Les partenaires de Dimitri Liénard en sont les parfaits exemples : ils ont jusque-là inscrit 12 buts sur les 350 centres tentés, record en Ligue 1. Mais ce n’est pas leur seule arme… « Cette année, on a l’impression de voir une équipe allemande jouer. Ça part dans tous les sens ! », apprécie l’ancien défenseur du club Cédric Kanté. « Il y a beaucoup de joueurs de ballon dans cette équipe, avec un QI foot élevé, et ils ne s’enferment pas dans un rôle. Ils sont très polyvalents et on sent que le danger peut venir de partout. »

L’actuel consultant pour Canal+ International l’admet bien volontiers, rarement il avait vu une telle animation offensive au Racing. Même pendant son passage et la fameuse saison 2004-2005 d’un certain duo Pagis-Niang. Les deux avaient alors respectivement planté 15 et 12 buts… « En termes de talent et sans faire injure à personne, ils étaient au-dessus des attaquants actuels, reprend-il. Mais on s’appuyait beaucoup sur eux devant et dès qu’il en manquait un, ça se sentait. Cette saison, on voit que ça tourne toujours, même s’il y a des absents. »

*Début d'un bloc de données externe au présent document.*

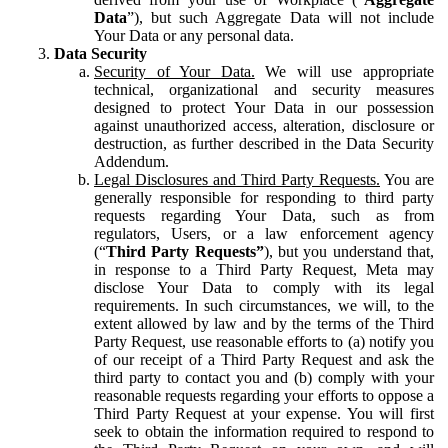
Data
”), but such Aggregate Data will not include
Your Data or any personal data.
Data Security
Security of Your Data.
We will use appropriate
technical, organizational and security measures
designed to protect Your Data in our possession
against unauthorized access, alteration, disclosure or
destruction, as further described in the Data Security
Addendum.
Legal Disclosures and Third Party Requests.
You are
generally responsible for responding to third party
requests regarding Your Data, such as from
regulators, Users, or a law enforcement agency
(“
Third Party Requests”
), but you understand that,
in response to a Third Party Request, Meta may
disclose Your Data to comply with its legal
requirements. In such circumstances, we will, to the
extent allowed by law and by the terms of the Third
Party Request, use reasonable efforts to (a) notify you
of our receipt of a Third Party Request and ask the
third party to contact you and (b) comply with your
reasonable requests regarding your efforts to oppose a
Third Party Request at your expense. You will first
seek to obtain the information required to respond to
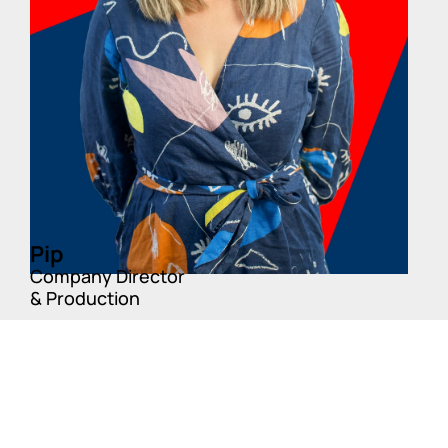
Pip
Company Director
& Production
Fun Fact:
Pip enjoys running ultra Marathons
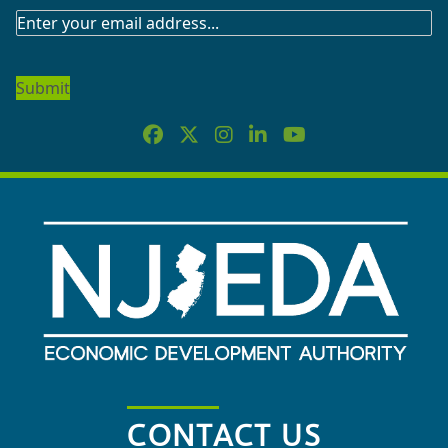
SUBSCRIBE
TO
OUR
NEWSLETTER
CONTACT US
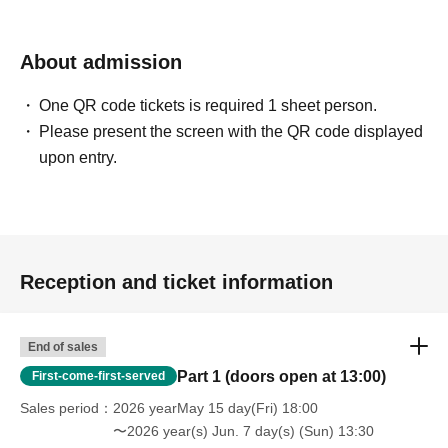
Number for each ticket type.
About admission
Additional tickets for the fan event:
◆
3,000 1 sheet
yen
One QR code tickets is required 1 sheet person.
(※Only available if there are remaining tickets on the day)
Please present the screen with the QR code displayed
Payment will be made on site.
upon entry.
【Event notes】
[About flower stands and dressing room flowers]
We are not accepting flower stands or dressing room flowers for
this event.
Reception and ticket information
[About presents and letters]
End of sales
About gifts
Part 1 (doors open at 13:00)
First-come-first-served
We will set up a gift box.
For the protection of our talent, we will refuse to accept the
Sales period
2026 yearMay 15 day(Fri) 18:00
〜2026 year(s) Jun. 7 day(s) (Sun) 13:30
following items.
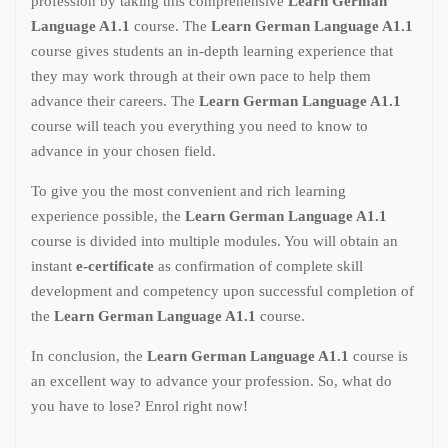
profession by taking this comprehensive
Learn German
Language A1.1
course. The
Learn German Language A1.1
course gives students an in-depth learning experience that
they may work through at their own pace to help them
advance their careers. The
Learn German Language A1.1
course will teach you everything you need to know to
advance in your chosen field.
To give you the most convenient and rich learning
experience possible, the
Learn German Language A1.1
course is divided into multiple modules. You will obtain an
instant
e-certificate
as confirmation of complete skill
development and competency upon successful completion of
the
Learn German Language A1.1
course.
In conclusion, the
Learn German Language A1.1
course is
an excellent way to advance your profession. So, what do
you have to lose? Enrol right now!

Habib Diallo parti à la Coupe d'Afrique des nations, Kévin Gameiro a ainsi pris le relais avec 4 réalisations sur les 3 derniers matchs. « Lui, c’est un top joueur », réagit David Zitelli, qui savait aussi faire trembler les filets en son temps. En 1996-1997, c’était arrivé 19 fois, avec un Pascal Nouma pas en reste (14 buts). « On jouait en 4-4-2 et tout le monde faisait très bien son boulot. Pascal et moi, on avait juste à en profiter », minimise-t-il en citant quelques partenaires facilitateurs. « Gérald Baticle qui nous donnait des caviars, Olivier Dacourt qui avait un talent fou ou Alexander Mostovoï la saison d’avant, un virtuose. Fallait être réveillé avec lui ! »

Cette année, les passes décisives arrivent de plusieurs joueurs, Ibrahima Sissoko (5), Adrien Thomasson (4), Ludovic Ajorque (4) notamment. De quoi accréditer l’image d’une attaque protéiforme qui régale chaque week-end. Jusqu’à quand ? « Je leur souhaite de battre notre record de 70 buts en 1978, ça voudra dire qu’on aura encore vu du spectacle », conclut Albert Gemmrich.